The cleaned datasets are saved into the `data/processed/` folder and will be used in the EDA notebooks.

## 1. Source
The following datasets were downloaded from the Buenos Aires open data portal.

For more info about each dataset and their columns, visit the following links:


- **Dataset:** Paradas de Colectivo (GeoJSON)

    - **Link:** [Buenos Aires Data - Paradas de Colectivo][bus_stops]

- **Dataset:** Callejero (GeoJSON)

    - **Link:** [Buenos Aires Data - Callejero][callejero]

- **Dataset:** Comunas (GeoJSON)

    - **Link:** [Buenos Aires Data - Comunas][comunas]

- **Dataset** Barrios (GeoJSON)
    - **Link:** [Buenos Aires Data - Barios][barrios]
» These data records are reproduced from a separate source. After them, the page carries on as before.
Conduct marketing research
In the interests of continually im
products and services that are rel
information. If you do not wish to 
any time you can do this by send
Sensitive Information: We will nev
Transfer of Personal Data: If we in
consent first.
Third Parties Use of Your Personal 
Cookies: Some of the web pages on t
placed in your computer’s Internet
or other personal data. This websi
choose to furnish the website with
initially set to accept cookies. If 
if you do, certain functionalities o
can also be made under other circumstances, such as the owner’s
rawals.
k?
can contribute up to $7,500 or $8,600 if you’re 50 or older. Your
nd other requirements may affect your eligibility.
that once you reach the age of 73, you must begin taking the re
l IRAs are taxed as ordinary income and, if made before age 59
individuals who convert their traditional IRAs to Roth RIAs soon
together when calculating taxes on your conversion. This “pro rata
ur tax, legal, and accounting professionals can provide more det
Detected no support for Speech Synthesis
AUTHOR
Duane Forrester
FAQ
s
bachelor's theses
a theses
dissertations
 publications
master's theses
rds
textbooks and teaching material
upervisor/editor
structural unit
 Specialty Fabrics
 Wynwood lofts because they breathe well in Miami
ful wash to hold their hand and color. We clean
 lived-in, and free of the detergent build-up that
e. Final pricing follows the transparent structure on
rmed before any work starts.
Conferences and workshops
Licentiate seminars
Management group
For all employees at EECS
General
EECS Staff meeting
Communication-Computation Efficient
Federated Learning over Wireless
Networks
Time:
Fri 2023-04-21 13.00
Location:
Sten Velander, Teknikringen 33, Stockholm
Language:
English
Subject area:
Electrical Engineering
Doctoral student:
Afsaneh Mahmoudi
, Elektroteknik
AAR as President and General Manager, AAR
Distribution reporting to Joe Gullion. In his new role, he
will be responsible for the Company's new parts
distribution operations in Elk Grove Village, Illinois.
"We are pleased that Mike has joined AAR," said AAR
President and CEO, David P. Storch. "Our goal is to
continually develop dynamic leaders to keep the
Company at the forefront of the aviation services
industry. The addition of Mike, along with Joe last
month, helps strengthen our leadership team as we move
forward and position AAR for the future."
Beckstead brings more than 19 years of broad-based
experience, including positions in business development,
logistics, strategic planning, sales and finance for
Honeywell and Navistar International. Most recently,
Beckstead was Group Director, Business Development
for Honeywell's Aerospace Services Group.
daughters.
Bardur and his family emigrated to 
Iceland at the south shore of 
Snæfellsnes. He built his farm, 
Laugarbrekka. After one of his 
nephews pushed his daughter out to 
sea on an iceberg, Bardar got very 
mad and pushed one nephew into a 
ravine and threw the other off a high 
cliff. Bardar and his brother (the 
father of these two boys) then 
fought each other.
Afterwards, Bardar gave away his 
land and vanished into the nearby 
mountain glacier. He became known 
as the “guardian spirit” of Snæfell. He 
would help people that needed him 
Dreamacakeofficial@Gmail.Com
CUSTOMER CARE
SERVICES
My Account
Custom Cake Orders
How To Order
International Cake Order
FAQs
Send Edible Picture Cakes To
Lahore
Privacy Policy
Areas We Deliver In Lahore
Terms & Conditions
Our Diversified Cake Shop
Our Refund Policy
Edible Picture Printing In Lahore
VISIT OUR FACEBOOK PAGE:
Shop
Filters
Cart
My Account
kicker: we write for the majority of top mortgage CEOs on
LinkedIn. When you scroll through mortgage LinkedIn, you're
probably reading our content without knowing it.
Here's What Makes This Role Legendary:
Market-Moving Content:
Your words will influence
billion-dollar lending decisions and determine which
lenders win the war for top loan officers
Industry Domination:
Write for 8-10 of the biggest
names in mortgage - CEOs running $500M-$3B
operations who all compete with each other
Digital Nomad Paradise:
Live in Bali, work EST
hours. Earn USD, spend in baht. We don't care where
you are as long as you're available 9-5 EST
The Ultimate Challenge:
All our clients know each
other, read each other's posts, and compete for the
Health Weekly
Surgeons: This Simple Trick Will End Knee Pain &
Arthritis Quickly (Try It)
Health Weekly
[bus_stops]: https://data.buenosaires.gob.ar/dataset/colectivos-paradas/resource/e9699a48-7189-499f-ab3b-d164fd7a1730
[callejero]: https://data.buenosaires.gob.ar/dataset/calles/resource/juqdkmgo-301-resource
[comunas]: https://data.buenosaires.gob.ar/dataset/comunas/resource/b0b627ac-5b47-4574-89ac-6999b63598ee
[barrios]: https://data.buenosaires.gob.ar/dataset/barrios/resource/1c3d185b-fdc9-474b-b41b-9bd960a3806e

## 2. Imports

In [1]:
import pandas as pd
import geopandas as gpd
import numpy as np
from normalize_columns import normalize_columns
from normalize_strings import normalize_strings
from shapely.geometry import box
from pathlib import Path
import sys

ModuleNotFoundError: No module named 'normalize_columns'

## 3. Loading Data

In [None]:
sys.path.append(str(Path.cwd().parent / "src"))
PROJECT_ROOT = Path.cwd().parent 
DATA_PATH = PROJECT_ROOT / "data" / "raw" 

DATA_PATH.exists()

True

In [None]:
stops_raw = gpd.read_file(DATA_PATH / "paradas-de-colectivo.geojson")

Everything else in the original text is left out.